Every once in a while, I find myself liking music that is typically outside of my wheelhouse. On top of that, Facebook has gotten pretty good at recommending music that I will enjoy. The latest discovery is 49 Burning Condors, and I’m pretty taken by their sound. Their new EP is called “Truths and Roses”, and it released on August 8th.
49 Burning Condors hails from Philadelphia, PA. That surprised me due to the style of their music, but somehow it makes them even more novel than I anticipated. The band includes Kimber Dulin on vocals, Christopher Tremoglie on guitar and piano, Zachary Rinck on bass, Jason Gooch on drums, and Sasha Ki on violin.
The band plays a folk rock that has several adjectives. Some might call it southern gothic, others might call it swamp rock, indie folk, or alternative folk. Whatever you call it, the band has a groovy, bluesy style of American folk rock that specifically takes inspiration from the Deep South, such as New Orleans, and the haunting visions thereof. There is canter and wallop in their sound that offers incredibly tasty bass grooves, and that is somehow quite addictive. Some of their bluesier folk moments remind me of Alice in Chains’ “Jar of Flies” EP, though I don’t think this band is influenced much by AiC.
I love the overall sound, not just of the style, but of the production, too. The mix is atmospheric and layered, and all of the instruments find their voice inside of it. You will notice that they have a full time violinist, and Sasha is a vital part of their folk sound, whether playing catchy rhythms or more abstract effects.

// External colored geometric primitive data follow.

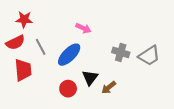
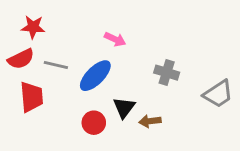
gray line: (41, 47) -> (56, 65), turned -49
gray trapezoid: (149, 56) -> (218, 94), moved
brown arrow: (109, 88) -> (150, 121), turned 32

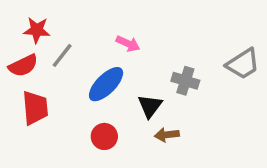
gray line: (56, 65) -> (62, 55), moved, turned -65
gray trapezoid: (218, 94) -> (243, 64), moved
black triangle: (124, 107) -> (150, 106), moved

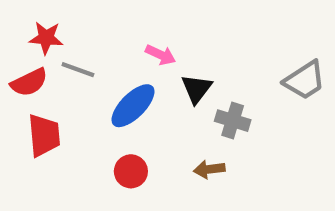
gray line: (62, 55) -> (78, 70), turned 72
gray cross: (185, 81) -> (233, 121), moved
black triangle: (150, 106) -> (197, 89), moved

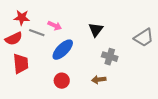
pink arrow: (161, 55) -> (55, 26), moved
black triangle: (197, 89) -> (96, 30), moved

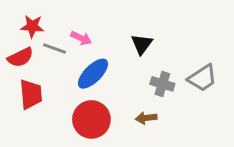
gray trapezoid: (144, 38) -> (202, 78), moved
red circle: (62, 81) -> (91, 119), size x1.6

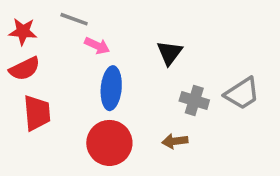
red star: (32, 26) -> (23, 32), moved
gray line: (54, 48) -> (74, 19), moved
blue ellipse: (93, 74) -> (111, 88), turned -40

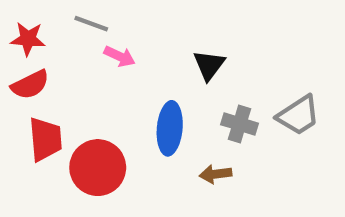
blue ellipse: (111, 88) -> (170, 128), moved
red circle: (109, 143) -> (98, 168), moved

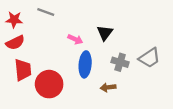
pink arrow: (120, 56) -> (75, 39), moved

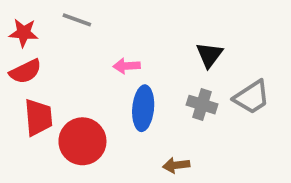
black triangle: (105, 33) -> (209, 55), moved
pink arrow: (75, 39) -> (127, 66), turned 152
brown arrow: (108, 87) -> (176, 165), moved

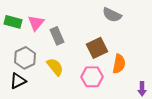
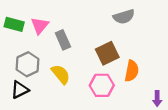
gray semicircle: (112, 15) -> (124, 17), turned -42

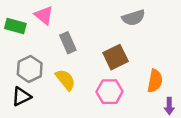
pink triangle: (40, 25) -> (44, 15), moved, turned -30
orange semicircle: (132, 71) -> (155, 81), moved

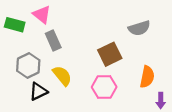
gray semicircle: (133, 18) -> (139, 28), moved
gray rectangle: (68, 43) -> (53, 41), moved
black triangle: (21, 96) -> (38, 92), moved

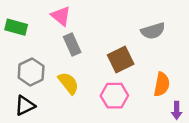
pink triangle: (42, 15) -> (61, 16), moved
gray rectangle: (53, 41) -> (72, 45), moved
black triangle: (38, 92) -> (25, 105), moved

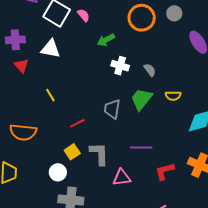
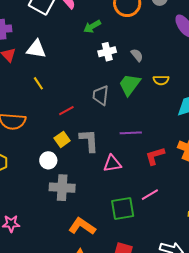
white triangle: (51, 49) -> (36, 49), moved
white cross: (120, 66) -> (107, 52), turned -30

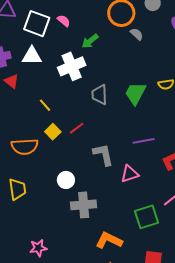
white triangle: (36, 49) -> (32, 56), moved
white cross: (107, 52) -> (72, 66), moved, size x1.5
gray semicircle: (137, 55) -> (137, 34), moved
gray trapezoid: (101, 95) -> (99, 95), moved
yellow square: (62, 139) -> (53, 132), moved

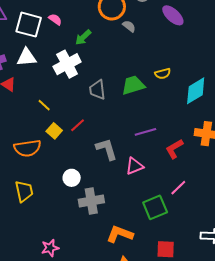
green trapezoid: (135, 93) -> (133, 85), turned 50

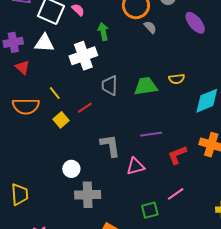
green arrow: (83, 37) -> (103, 32), turned 114
red line: (78, 125) -> (85, 108), moved
orange semicircle: (28, 148) -> (26, 106), moved
yellow trapezoid: (24, 191) -> (20, 194), moved
green square: (155, 207) -> (150, 210), size x0.7

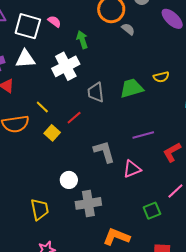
yellow trapezoid: (20, 194) -> (40, 209), moved

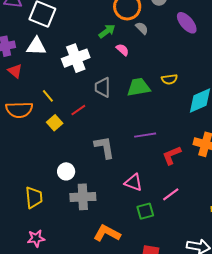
pink semicircle: (54, 21) -> (122, 50), moved
green arrow: (82, 40) -> (107, 31), moved, turned 66
pink triangle: (132, 169) -> (133, 182), moved, turned 36

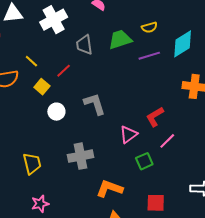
purple line: (145, 135) -> (149, 56), moved
red L-shape: (172, 155) -> (155, 117), moved
white circle: (66, 171) -> (56, 112), moved
pink triangle: (133, 182) -> (128, 134), turned -48

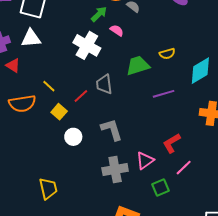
white cross: (54, 20) -> (87, 45), moved, turned -32
gray trapezoid: (84, 45) -> (104, 84), moved
purple line: (149, 56) -> (164, 94), moved
gray cross: (80, 156) -> (115, 170), moved

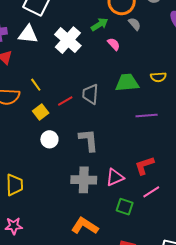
white cross: (87, 45) -> (68, 40), moved
green square: (160, 187) -> (125, 207), turned 30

Between the lovable rhythm section, the searing violins, and unnerving guitar and piano, the entire EP rocks with a poignant, yet instantly appealing sound.
Kimber’s voice completes the sound, too. She, at times, reminds me of Courtney Swain of Bent Knee, and I have to assume that she was a fan of Dolores O’Riordan of The Cranberries. So, she doesn’t sing with a twang, like in American country music, but does sing with a vivid tone full of personality and complex changes in pitch. The band wouldn’t be the same without her.
“Truths and Roses” is a dark EP, but one with haunting beauty. It has six tracks and clocks in around 25 minutes in length. For my money, though, it feels like a full album. The single is called “Marigold Lake”, and it is a great opener for the album. It specifically displays the band’s bouncing, bluesy style, and Kimber sounds completely in her element.
My favorite songs are “Slow”, “Rosaleen”, and “Jim Jones”, though all of the songs are excellent. “Slow” is something of a slow burn, but soon gives us an amazing, groovy folk rock that really works. It feels heavier than many metal bands out there today, honestly. “Rosaleen” is a fantastic track that offers some abstractions and ghostly specters for our imaginations. The instrumental in the second half is truly unsettling. “Jim Jones” is the closer, and the longest song on the album. It has one of the folksiest rhythms on the album, but more in that mysteriously dark American style of storytelling, rather than in the cheesy American folk that we have so much of over here. I especially love the second half with Kimber’s lone voice playing up against nothing but space, after which each instrument slowly comes into the picture, building a wall of folk rock that ends the EP perfectly.
I’ve really fallen for this EP. 49 Burning Condors has the personality and ambition of many bands in the progressive genre, which I think is why I have taken to them. They mix genres and tones with great deftness and skill, and the results are dark and Romantic in very beautiful and American ways. “Truths and Roses” is worth your time and money.